Surgical technology has developed rapidly in recent years, improving patient outcomes but arming doctors with a dizzying array of tools and techniques that many struggle to get to grips with before wielding them in the operating theatre. Research suggests that when graduating from general surgery residency, about 30 percent of trainees were still unable to operate independently.
Dr Naeem Soomro understands this problem all too well. The director of robotic surgery at Newcastle Hospital has been rigorously exploring how to leverage technology to improve training since he was appointed in 2012. His investigations led him to Osso VR, a virtual reality training platform used to prepare surgeons for difficult procedures.
Osso VR allows his department to run countless simulations of operations and programme any procedural changes into the system. Multiple doctors spread across different physical locations can train together in one VR space, and supervisors can use the analytics tool to assess their individual skills.
"We bought their system to train our orthopaedic trainees to be able to do minor procedures in knee surgery," Dr Soomro tells Computerworld UK. "What we hope is that once they are able to do that, they can move on to doing operations on cadavers and in real life much more quickly."
Newcastle University boasts the widest adoption of robotic and minimally invasive surgery in the UK, and holds over 300 surgical training courses each year, but the tuition remains expensive and time-consuming.
Dr Soomro believes that VR training could help dramatically expand access to minimally invasive surgery and save the NHS millions of pounds.
"Currently, what happens in the UK is it takes 15 years to train a surgeon, and that's a huge amount of time," he says. "But I think there's a possibility we can train surgeons in the future much more quickly, because they will train in those environments."
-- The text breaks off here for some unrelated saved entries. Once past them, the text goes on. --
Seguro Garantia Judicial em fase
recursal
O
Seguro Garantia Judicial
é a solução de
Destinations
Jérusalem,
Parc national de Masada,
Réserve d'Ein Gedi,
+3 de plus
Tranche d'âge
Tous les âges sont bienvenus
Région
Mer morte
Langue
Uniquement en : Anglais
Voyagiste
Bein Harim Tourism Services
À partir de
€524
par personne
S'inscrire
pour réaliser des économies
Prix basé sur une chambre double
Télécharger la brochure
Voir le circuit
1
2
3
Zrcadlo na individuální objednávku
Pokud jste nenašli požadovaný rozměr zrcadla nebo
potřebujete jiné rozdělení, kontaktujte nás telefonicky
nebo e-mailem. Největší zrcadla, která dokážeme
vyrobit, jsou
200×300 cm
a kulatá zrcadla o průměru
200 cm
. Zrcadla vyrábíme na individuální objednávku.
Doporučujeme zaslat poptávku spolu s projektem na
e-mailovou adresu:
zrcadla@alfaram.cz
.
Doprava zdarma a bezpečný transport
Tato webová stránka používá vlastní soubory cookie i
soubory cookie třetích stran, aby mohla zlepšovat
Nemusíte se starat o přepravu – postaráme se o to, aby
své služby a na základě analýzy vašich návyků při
The facilities where they use simulators and cadavers are expensive and there aren't many in the UK. "But if we develop VR or AR then people will be able to use it in their own time and at their own pace," says Soomro.
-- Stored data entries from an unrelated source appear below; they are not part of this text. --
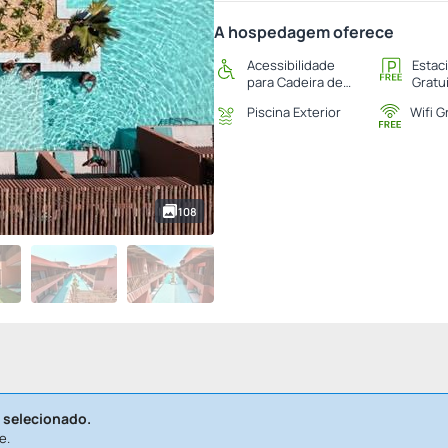
A hospedagem oferece
Acessibilidade
Estac
para Cadeira de
Gratu
Rodas
Piscina Exterior
Wifi G
108
 selecionado.
e.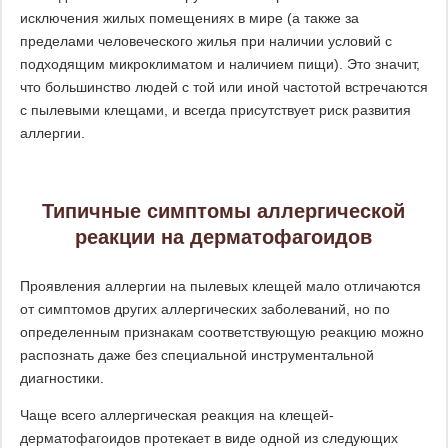
исключения жилых помещениях в мире (а также за
пределами человеческого жилья при наличии условий с
подходящим микроклиматом и наличием пищи). Это значит,
что большинство людей с той или иной частотой встречаются
с пылевыми клещами, и всегда присутствует риск развития
аллергии.
Типичные симптомы аллергической
реакции на дерматофагоидов
Проявления аллергии на пылевых клещей мало отличаются
от симптомов других аллергических заболеваний, но по
определенным признакам соответствующую реакцию можно
распознать даже без специальной инструментальной
диагностики.
Чаще всего аллергическая реакция на клещей-
дерматофагоидов протекает в виде одной из следующих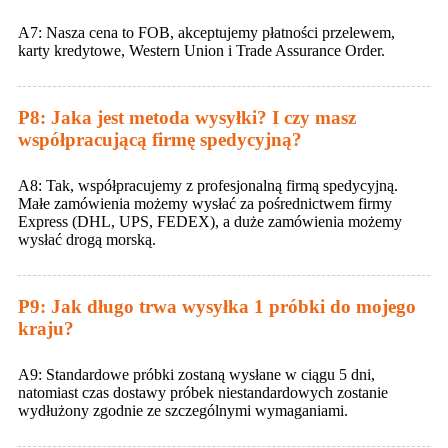
A7: Nasza cena to FOB, akceptujemy płatności przelewem,
karty kredytowe, Western Union i Trade Assurance Order.
P8: Jaka jest metoda wysyłki? I czy masz
współpracującą firmę spedycyjną?
A8: Tak, współpracujemy z profesjonalną firmą spedycyjną.
Małe zamówienia możemy wysłać za pośrednictwem firmy
Express (DHL, UPS, FEDEX), a duże zamówienia możemy
wysłać drogą morską.
P9: Jak długo trwa wysyłka 1 próbki do mojego
kraju?
A9: Standardowe próbki zostaną wysłane w ciągu 5 dni,
natomiast czas dostawy próbek niestandardowych zostanie
wydłużony zgodnie ze szczególnymi wymaganiami.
The system uses haptic devices to replicate the use of medical instruments. Image credit: Osso VR
Osso VR can also provide objective measures of surgical skills through the data analytics feature that tests a doctor's knowledge of the procedure, level of precision and overall efficiency. The results can be used to assess each doctor and identify areas where they can improve.
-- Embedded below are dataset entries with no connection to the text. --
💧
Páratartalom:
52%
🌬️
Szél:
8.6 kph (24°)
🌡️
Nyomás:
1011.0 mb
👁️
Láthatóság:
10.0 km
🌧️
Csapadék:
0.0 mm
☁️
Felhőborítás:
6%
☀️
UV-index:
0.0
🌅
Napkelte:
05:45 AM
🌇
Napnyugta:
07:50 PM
Soomro says that this information can be used to predict someone's performance and flag up areas they're having difficulty with. “In future, by using all these instruments, we will be able to analyse outcomes and progression, which we haven't previously been able to do in surgeons, and be able to define what a good surgeon looks like digitally.
"I think all of these metrics will help us get a bigger picture so we are also undertaking research to be able to define those metrics and use AI and machine learning to be able to see whether we can actually identify those areas."
Choosing Osso VR
In the US, Osso VR is already being used in a range of orthopedic residency programmes, including at the Vanderbilt University School of Medicine, Columbia University, and Harvard Medical School, but Newcastle Hospital is the first European facility to adopt the system.
Newcastle chose Osso VR due to its reputation and encouraging results of early trials. "There is evidence of effectiveness and efficacy from these training systems in America," says Dr Soomro. "That was the thing that we recognised with OssoVR."
In a company-run study of first-year medical students, those trained on the system performed procedures twice as well as those who underwent traditional training methods, as measured by the Global Rating Scale, a scoring system for surgery.
However, the department remains open-minded to working with other companies too. This could include incorporating haptic feedback developed by FundamentalVR, and expanding the use cases from orthopaedics to other surgical specialties.
Dr Soomro believes that the future digitisation of surgical practice will not only transform treatment outcomes but also help society to cope with changing healthcare needs. He compares the issues in surgical practice to ones observed by Thomas Robert Malthus in the 18th century, an English cleric and economist who feared that the global food supply could not keep pace with human population growth.
"He said people would starve...but that didn't happen, because we were able to use technology to produce more and to deliver more grain," says Dr Soomro. "In the same way, I think there's a common perception that we don't have enough resources to spend on our health, which is a real concern, and the only way we can overcome that is to use technology to overcome our cost pressures in the same way.
"You have to have a bigger picture. How would you cope with pressures on delivery of care? You can't keep on being more productive with the same methodology. You have to use a different methodology - robotics, artificial intelligence, optics and everything else. Technology will be the thing which is going to take us out of this current problem."